I can’t tell if you’re agreeing or disagreeing with me.
Yep. The irony is the price we pay for our actions so often transcends money. Which Popo can take to the bank as a victory for his philosophy. However, I prefer living in the monetary world. I can do so much more than I could if I had no ready ability to barter/pay for precisely what I need when I need it, on demand, every day. As things are now, there is no delay. I can hop on the internet, order parts and have them within the week, consistently. With foraging/nonmonetary type living, my personal activities would have to be substantially different. No big projects that need to sit in a garage as I work on the pieces, bit by bit. I’d have to have a different kind of project, if any, and I like what I’m doing now and don’t want to change.
If you’ve read Ursula LeGuin’s The Dispossessed, Shevek is from a cooperative world called Anarres where resources are scarce and are allocated based on computer algorithms. Down to the calorie. But when people are working on engineering or other resource-intensive projects that are deemed valuable to the collective, they get all the stuff they need… eventually… The author by no means made it sound idyllic. She did it to compare Anarres to Urras, the twin planet with a rich abundance of everything (like Earth) and a rich abundance of wars and strife. I totally see where she is coming from with the book. It’s a classic.
That said …I’d rather live on Urras than dry, barren Anarres.
Monty Pulciano’s Flying Circus says yes.
I tried to get that from the town library last week! Their system said it was there, but we couldn’t find it anywhere. I have yet to read any LeGuin, but I wanted to start with that one.
That’s definitely the one to start with. But you would really love the sexuality in The Left Hand of Darkness.
See, this is untrue. “Whole threads” did not go hostile, and the concern people express at your comments is not because you “suggested that homeless be taught how to improvise shelter”.
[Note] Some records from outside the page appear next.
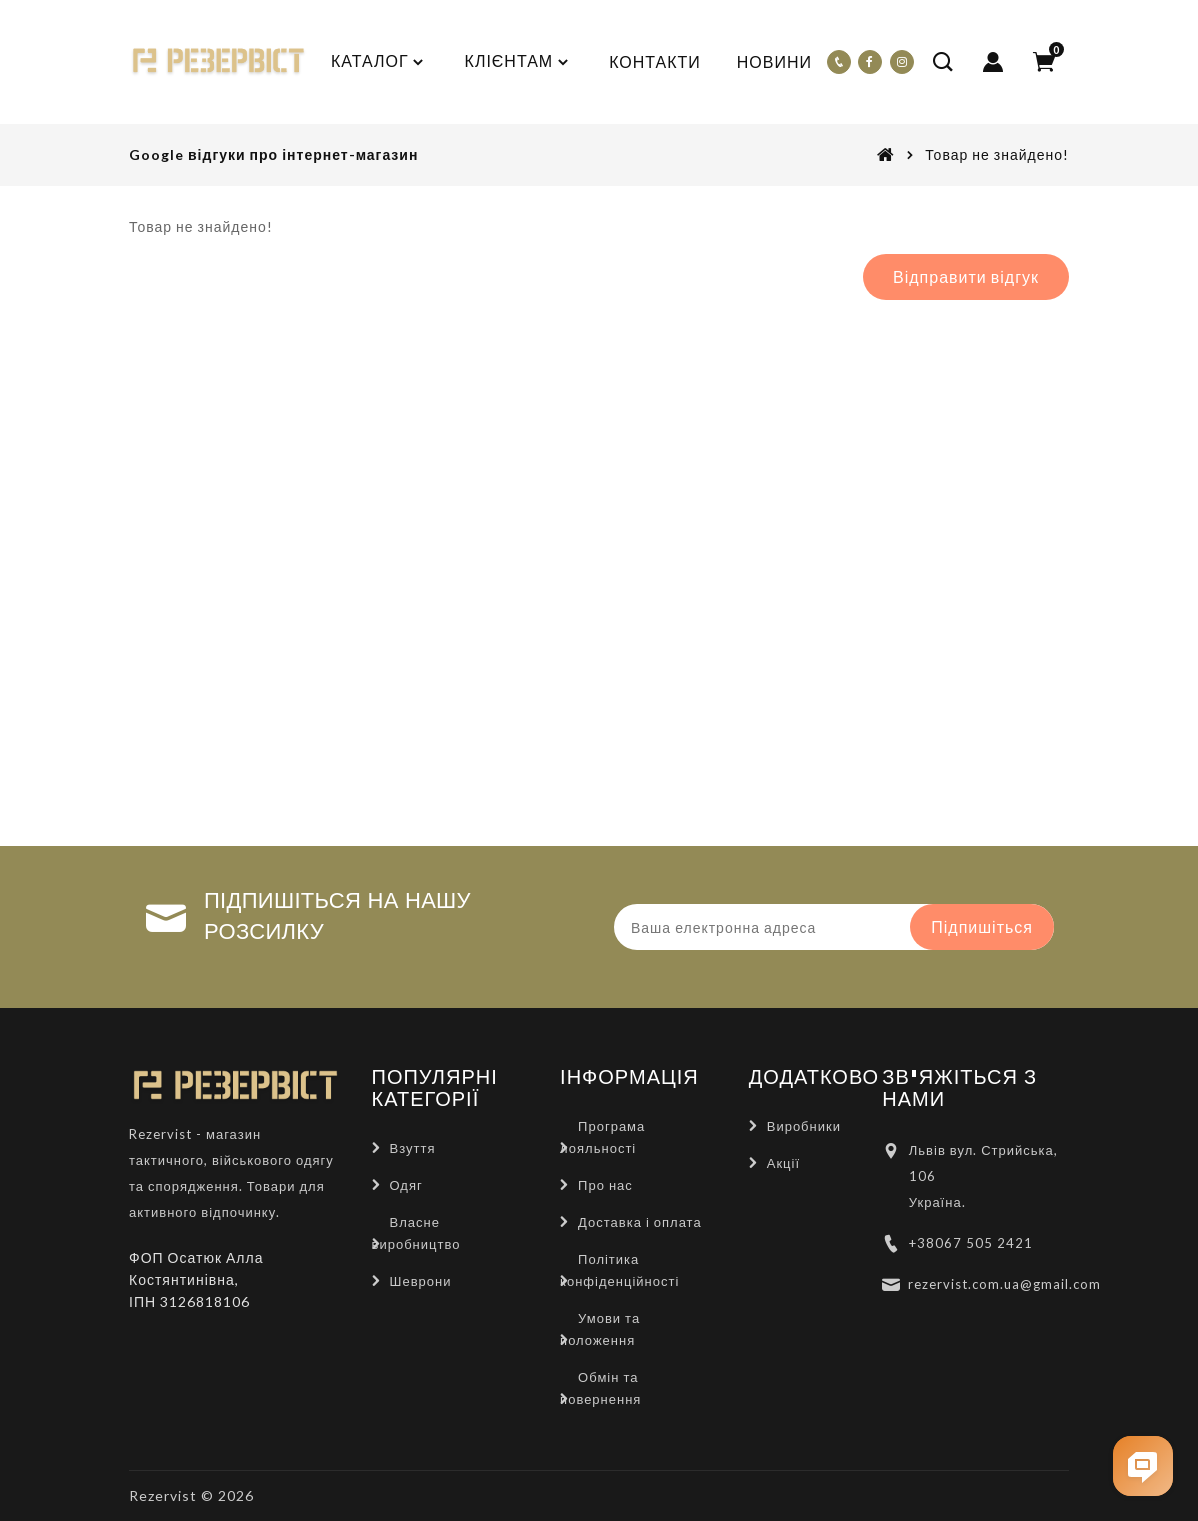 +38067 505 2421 (971, 1243)
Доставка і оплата (640, 1222)
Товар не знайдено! (997, 154)
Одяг (406, 1185)
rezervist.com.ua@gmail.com (1004, 1284)
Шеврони (421, 1281)
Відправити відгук (966, 276)
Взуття (413, 1148)
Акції (783, 1163)
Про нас (605, 1185)
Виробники (804, 1126) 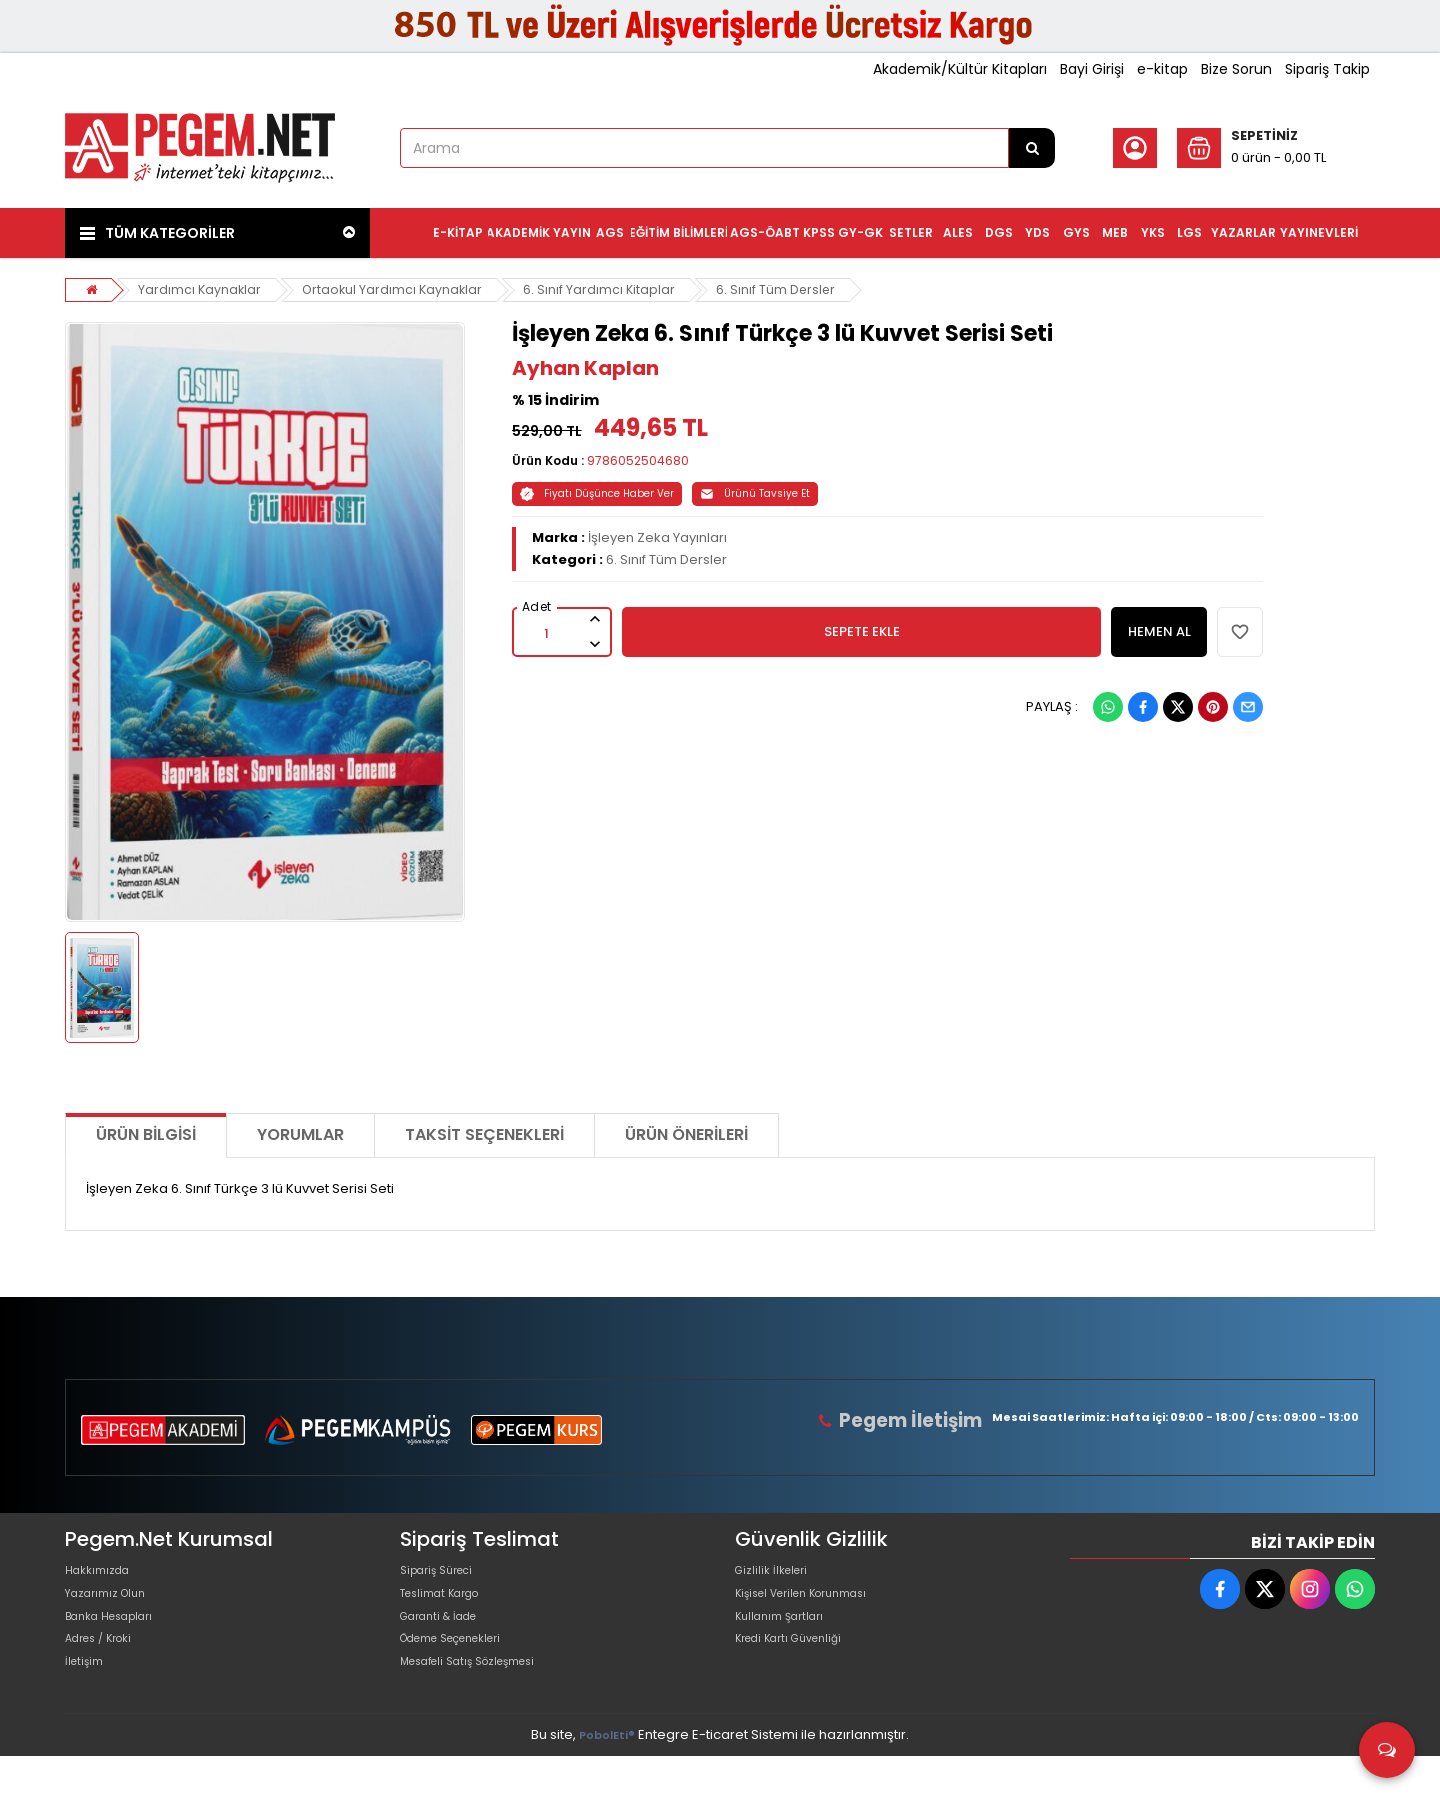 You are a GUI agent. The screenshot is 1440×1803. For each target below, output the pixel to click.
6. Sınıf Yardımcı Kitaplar (606, 289)
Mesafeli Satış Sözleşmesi (483, 1703)
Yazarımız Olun (113, 1607)
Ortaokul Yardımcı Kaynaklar (397, 289)
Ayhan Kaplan (585, 368)
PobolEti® (607, 1781)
You have a negatively grandiose way of describing other people’s thoughts and actions when your ideas aren’t getting the accolades you think they deserve. But your ideas aren’t automatically better than anyone else’s. You haven’t necessarily thought more on a particular subject, even. If someone has issues with some part of what you’ve said, it’s not because they’re entirely hostile to you, or stupid, or too lazy to think. They might disagree because they know something you don’t.
What have you learned from anyone here? Can you think of anything, or is it always a one-way street with you trying to educate us while we are too stubborn to realize how much wiser you are?
Is she still mad at Cory?
I wanted to try Earthsea the other day, but lots of holds on it at the library.
TLHoD and The Dispossessed are the only two things of hers I’ve read, I should read more.
W-T-F?!?!
I had the version with the tape of songs from it in a slipcase!
Perhaps someone didn’t believe in the Dewey Decimal System hegemony and so shelved it wherever they pleased?
This! A thousand times this!
The casual arrogance and condescension and just outright insulting comments about members of this very forum are astounding! I honestly do not get it at all. Why does everyone want to talk endlessly with someone that obviously thinks so very little of us? My mind boggles!
Must… hide… true… feelings…
Being the only person a difficult person likes can be very alluring, just don’t over look how they treat your friends.
Oh, sorry, I meant to (jokingly) imply that I think you’re all a bunch of apes (well, half-jokingly, we all are a bunch of apes).